6. In addition to serving as president and CEO of Florida’s most influential business advocacy organization, you serve on the board of directors of Enterprise Florida, Florida TaxWatch, Workforce Florida, the Florida Chamber Foundation, the Florida Council on Economic Education, as well as serving as a member of The Florida Council of 100. You work collaboratively with our state’s business leaders to produce, refine, reform and execute plans that will secure a vibrant and prosperous outcome for Florida’s future. What is the most important lesson you have learned as a result of Florida’s economic downturn? How will this lesson influence how our state leaders plan for tomorrow?
This is an important question. A major lesson learned is the importance of putting the long-term ahead of the short-term. With the Florida Chamber Foundation’s new analytics, we now know more about Florida’s future needs in education reform, infrastructure, economic development and other areas than Florida’s leaders have ever had and we should do everything in our power to use them to make smarter decisions.
For example, a few years ago voter polling indicated that two of the most pressing issues were property taxes and property insurance reform. Then Governor Crist pushed through quick fixes that were popular in the short-term, but actually placed Florida in worse shape over the long-term. With the Florida Chamber Foundation’s new analytics and six pillar framework, we now have the decision tools to make smarter decisions, and we are working closely with our partners in other organizations and our state leaders to put the long-term ahead of the short-term and to put smart policy over political expediency.
About Mark Wilson
Mark Wilson serves as President and Chief Executive Officer of Florida’s largest and most influential business advocacy organization. Wilson leads the substantial political, lobbying, grassroots, and economic research operations of the Florida Chamber of Commerce.

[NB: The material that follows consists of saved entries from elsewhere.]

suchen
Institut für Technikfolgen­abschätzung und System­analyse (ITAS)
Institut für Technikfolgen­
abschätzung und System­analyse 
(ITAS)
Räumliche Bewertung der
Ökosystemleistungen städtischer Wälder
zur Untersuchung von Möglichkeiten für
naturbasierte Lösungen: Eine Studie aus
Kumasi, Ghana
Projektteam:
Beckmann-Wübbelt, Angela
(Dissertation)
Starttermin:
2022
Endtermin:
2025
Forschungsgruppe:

Through his focus on unifying the business community, Wilson created the Florida Business Agenda and the Florida Chamber Grassroots Federation, which rallies the business community on issues ranging from taxes and talent, to insurance and constitutional amendment reform. Wilson was also the first President of the Florida Justice Reform Institute, a Chamber partner organization focused on improving Florida’s legal climate.
In addition to his legislative successes, Wilson is also the architect of groundbreaking statewide political campaigns in 2004 and 2006 that passed significant constitutional amendment reforms (the February 1 Signature Deadline and 60% Threshold, respectively), as well as numerous legislative and issue campaigns.
A native of Illinois, Wilson received his undergraduate degree from the University of Georgia and has earned the national designation of Certified Chamber Executive (CCE). Prior to joining the Florida Chamber in 1998, Wilson served as VicePresident of the Chicagoland Chamber and previously served with the U.S. Chamber of Commerce.
Wilson serves on the board of directors of Enterprise Florida, Florida TaxWatch, Workforce Florida, the Florida Chamber of Commerce, the Florida Chamber Foundation, the Florida Council on Economic Education and Workforce Florida, as well as serving as a member of the Florida Council of 100. Wilson is a member of the American Chamber of Commerce Executives, the Florida Association of Chamber Professionals, and currently serves on the board of the Association of State Chamber Professionals.
Wilson resides in Tallahassee with his wife, two sons and a daughter.